When someone is struggling with an addiction, it is not uncommon to hear the term “polysubstance abuse.” That could also make you wonder, “What is polysubstance abuse?” When an individual is using and abusing more than one substance, they are struggling with not a substance use disorder (SUD) but polysubstance abuse disorder. Those struggling with polysubstance addiction should seek professional help designed for their needs.
At Right Step Houston, we offer a variety of treatment programs to help you or your loved one on the road to recovery. Our team of experts will create a comprehensive treatment plan tailored to each individual’s unique needs. Contact our experienced and knowledgeable staff at 1.844.768.0169 to learn more about the addiction treatment programs we offer today.
What Is the Meaning of Polysubstance Abuse?

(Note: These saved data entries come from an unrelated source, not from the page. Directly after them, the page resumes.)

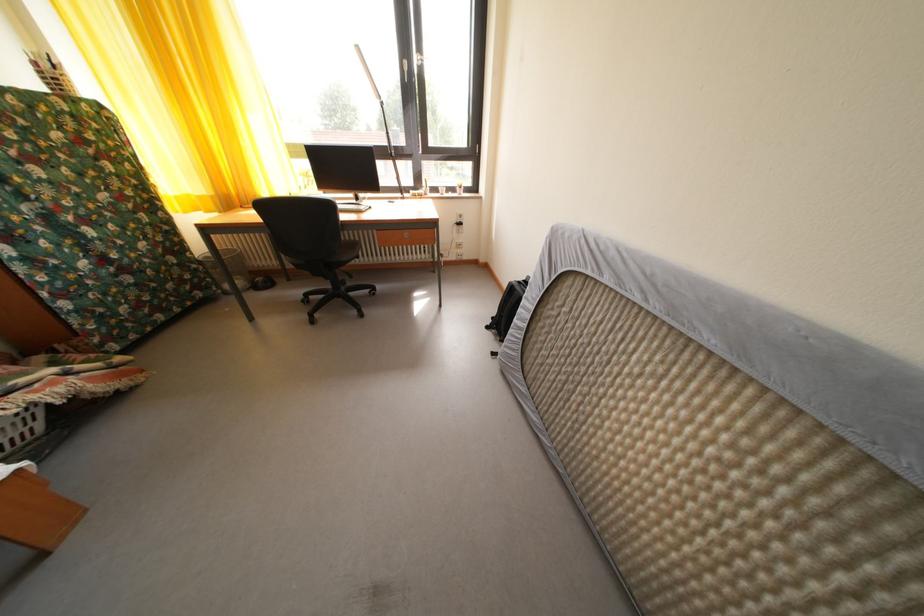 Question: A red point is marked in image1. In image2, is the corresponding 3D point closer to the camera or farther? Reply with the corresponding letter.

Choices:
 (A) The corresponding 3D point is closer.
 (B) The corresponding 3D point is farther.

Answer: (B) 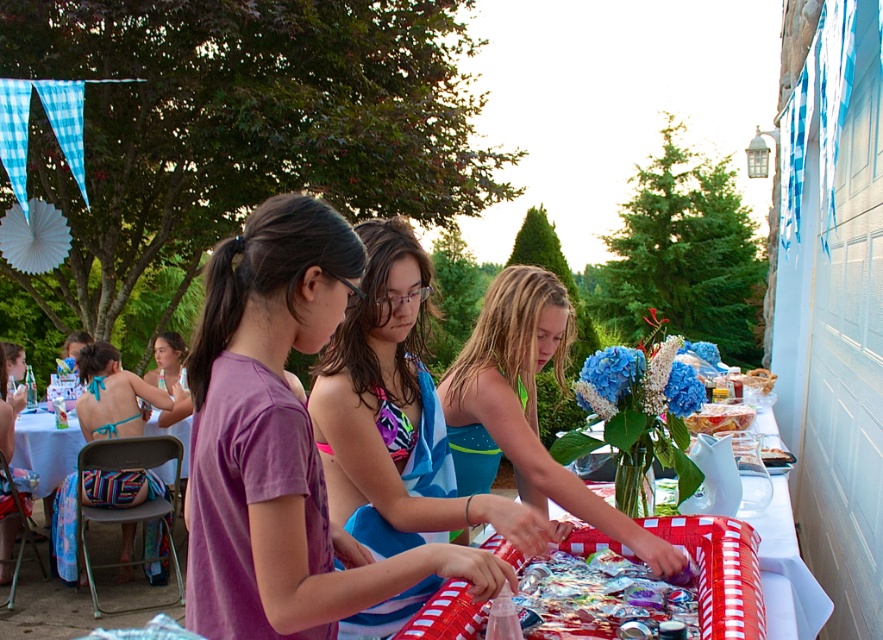 You are standing at the point with coordinates (782, 460) and want to walk to the point with coordinates (97, 500). Based on the scene description, will you be able to see the destination point from your current position?

Point (97, 500) is behind point (782, 460), so you won t be able to see it from your current position.

You are standing at the edge of the party scene and want to take a photo of both the point at coordinates (726, 426) and the point at coordinates (775, 449). Which point will appear closer to the camera in your photo?

Point (726, 426) is further to the camera than point (775, 449), so in the photo, point (726, 426) will appear closer to the camera than point (775, 449).

Please provide the coordinate of the shiny plastic tray at right in the image. The coordinate should be in the format of a point with two decimal places, like this example format point 0.5,0.5.

The shiny plastic tray at right is located at point (719,417).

The term polysubstance abuse is used when someone is addicted to more than one substance. It is important to note that the individual does not necessarily have to be addicted to all substances they are abusing. However, they must be addicted to at least two substances to fall under polysubstance abuse. Addictive substances that are typically part of polysubstance abuse cases include:
- Prescription drugs
While people can abuse any combination of these substances, alcohol and another substance are the most common. It is not uncommon for those struggling with alcoholism to turn to other substances to self-medicate or numb the symptoms they are experiencing. Some individuals also use prescription medication in combination with drinking alcohol. That could result in undesirable side effects and the risk of experiencing health and psychological problems.
Why Does Polysubstance Abuse Happen?
There are many contributing factors leading to what is polysubstance abuse. It is not uncommon for this issue to stem from genetics, whereby the individual has a parent or another family member suffering from addiction. Social factors also contribute to polysubstance abuse. For example, young people might receive multiple substances to try. There are also instances where individuals decide to use more than one substance because they want to enhance a single drug’s effects. Sometimes, they are also looking for a longer-lasting and more intense high.
Another contributing factor for polysubstance abuse is when someone is struggling with a type of mental health disorder different from their addiction. Individuals like this may be experiencing mental health issues, and they may use more than one substance to combat the discomfort they feel due to them. For example, when someone is suffering from high levels of anxiety or depression, they might turn to these substances to help them achieve calmness.
What Are the Signs of Polysubstance Addiction?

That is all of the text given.